そう自分に言い聞かせ、彼女は心の中で静かに誓いを立てた。これまでのように、冷静かつ冷酷に自らの道を切り開き、誰よりも上に立つことこそが彼女の新たな目標であった。

それから数年後、アヴァンティは社交界での地位を不動のものとし、様々な事業にも関与し、膨大な富と権力を手に入れていた。彼女はもはや誰もが恐れる存在となり、その影響力は宮廷内外にまで及ぶようになっていた。彼女に逆らおうとする者はいなくなり、周囲の者たちは彼女を「氷の女帝」と呼んで敬遠していたが、アヴァンティはその呼び名に満足していた。

しかし、彼女の心の中にはいつしか、一抹の寂しさが宿るようになっていた。侯爵への復讐を成し遂げたことによって得られた冷酷な満足感も、時と共に薄れ、彼女の心には空虚が広がっていった。全てを手に入れたはずなのに、何も満たされていないような感覚が彼女を蝕んでいたのだ。

ある日の夜、彼女はふと自分の人生を振り返り、侯爵との婚約が破棄されたあの夜から、自らがどれほど変わってしまったかを思い知った。
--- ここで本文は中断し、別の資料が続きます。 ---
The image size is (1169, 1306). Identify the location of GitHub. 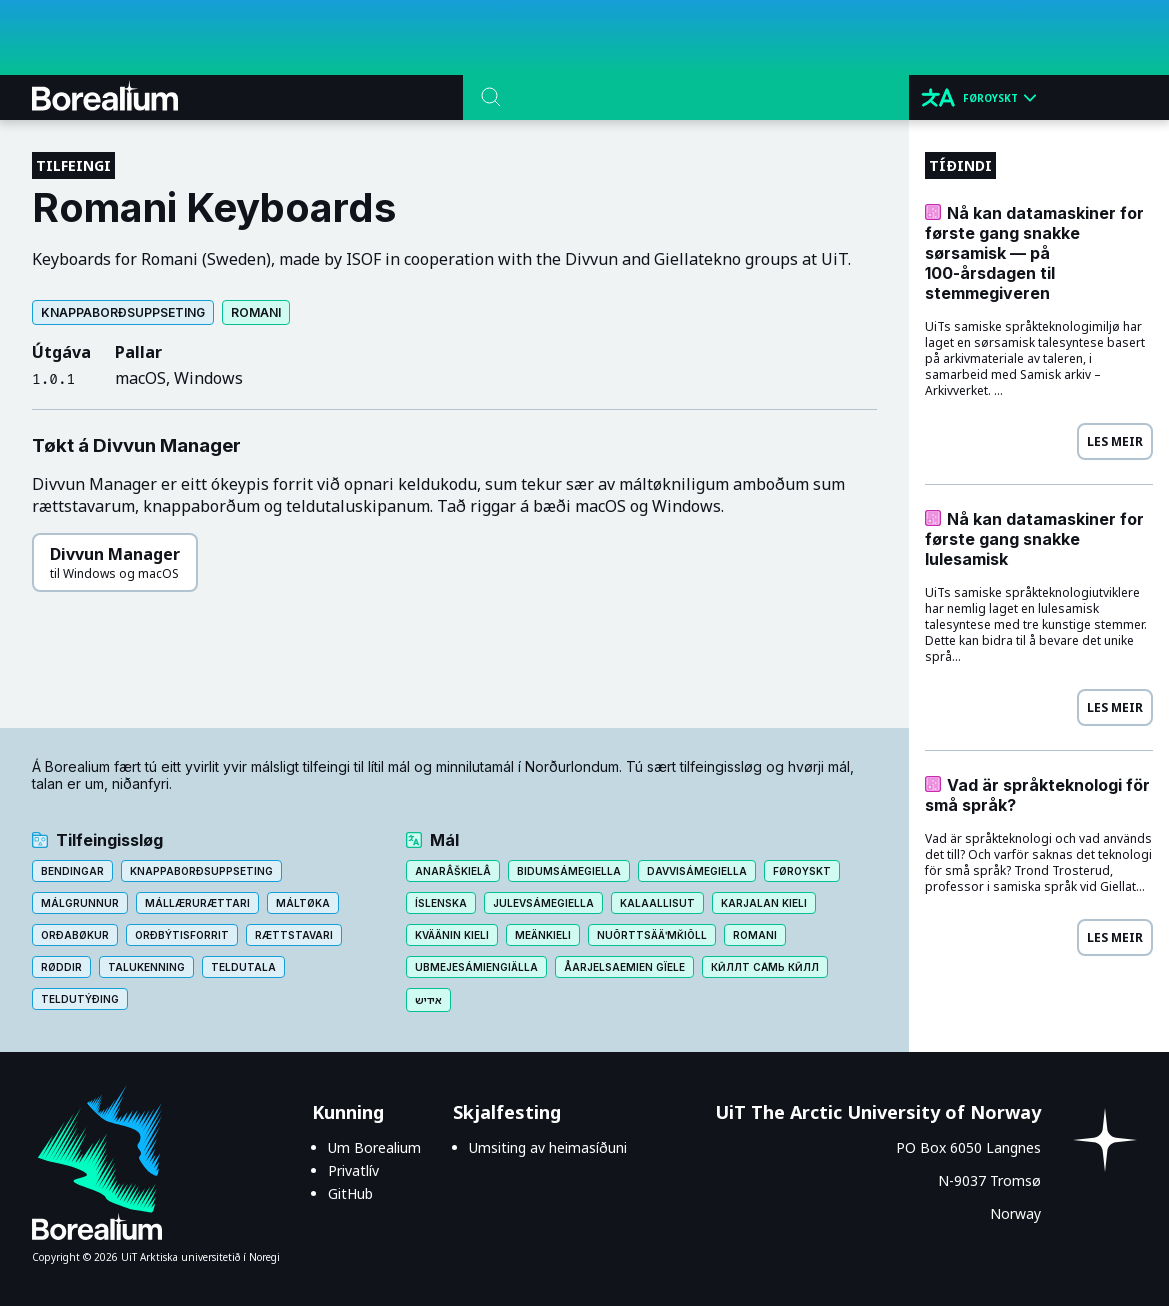
(350, 1193).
愛や友情を信じる心はもはやなく、冷酷な策略と力だけを頼りに生きてきた自分に気づき、かつての自分が今の自分をどう思うかを考えた。

「私は…何のためにここまで来たのかしら」

その問いに答える者は誰もいなかった。侯爵を破滅に追いやり、自らの地位を築いた彼女は、もはや自分自身の感情すらも凍りついてしまっていたのだ。
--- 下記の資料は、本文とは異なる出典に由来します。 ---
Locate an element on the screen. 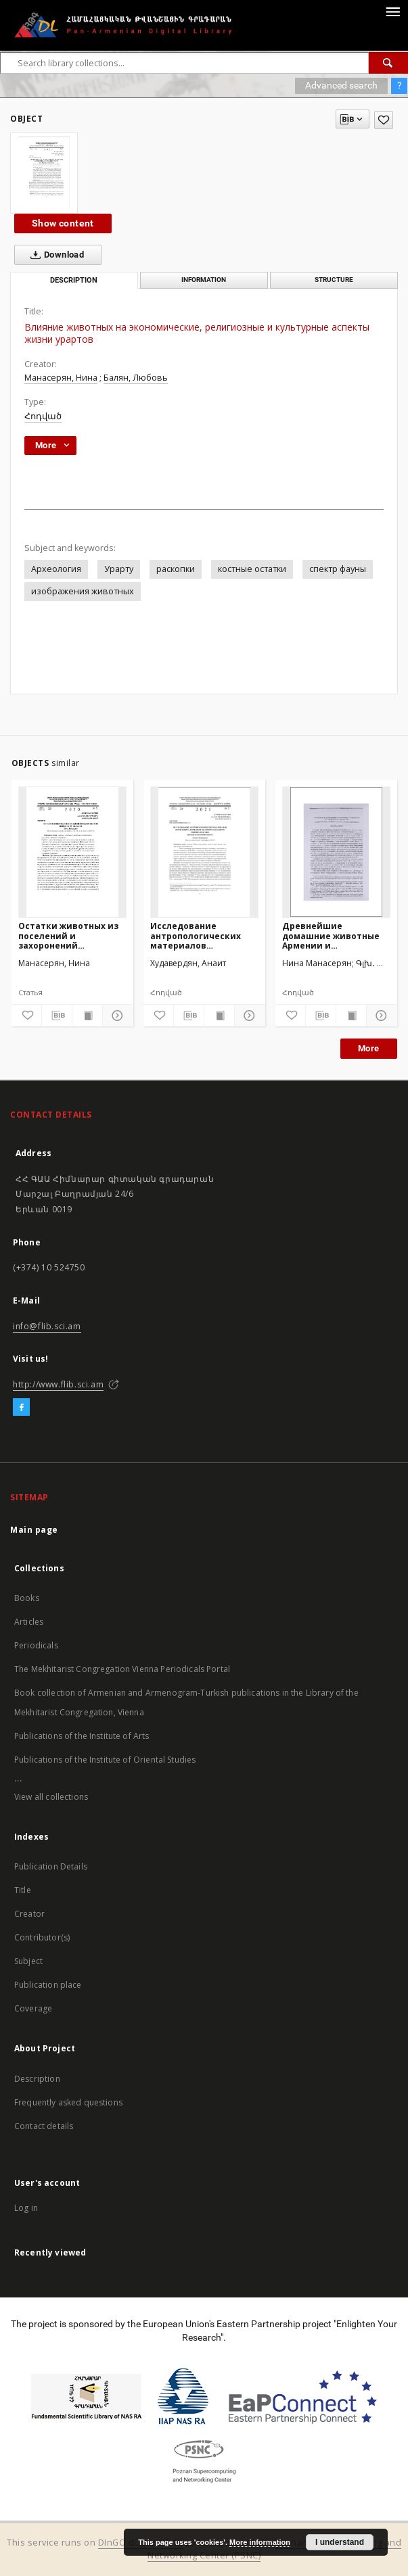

その夜、アヴァンティは鏡の前に立ち、自らの姿をじっと見つめた。美しい顔立ちに浮かぶ冷たい微笑みは、かつて侯爵を破滅させた時と同じものだったが、その奥には虚しさが見え隠れしていた。彼女は深い息をつき、最後に一度だけ、心からの笑みを浮かべるように努めたが、それすらも叶わなかった。

「私は…もう微笑むことすら忘れてしまったのかしら」

アヴァンティ・スチュードベーカーは、自らが選んだ道の果てに、冷たく凍りついた孤独な心だけを残して生きることになった。そして、その姿は社交界で語り継がれる「悪女の微笑み」として、人々の記憶に残り続けるのであった。

その後も、彼女の影響力は増し、さらに多くの者たちが彼女に惹かれ、同時に畏怖したが、アヴァンティ自身にとって、その冷酷な微笑みはただの仮面であり、彼女の本当の心は誰にも知ることはなかった。